▸ **Saved data entries**:

"""

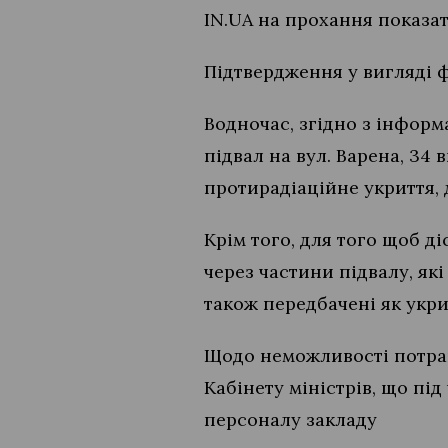
IN.UA на прохання показат
Підтвердження у вигляді ф
Водночас, згідно з інформ
підвал на вул. Варена, 34
протирадіаційне укриття,
Крім того, для того щоб д
через частини підвалу, як
також передбачені як укри
Щодо неможливості потрап
Кабінету міністрів, що пі
персоналу закладу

"""

▸ **Task item**:
The answer must be the line containing "Водночас, згідно з інформ" and every line after it to the end of the records, repeated exactly.

▸ **Written response**:
Водночас, згідно з інформ
підвал на вул. Варена, 34
протирадіаційне укриття,
Крім того, для того щоб д
через частини підвалу, як
також передбачені як укри
Щодо неможливості потрап
Кабінету міністрів, що пі
персоналу закладу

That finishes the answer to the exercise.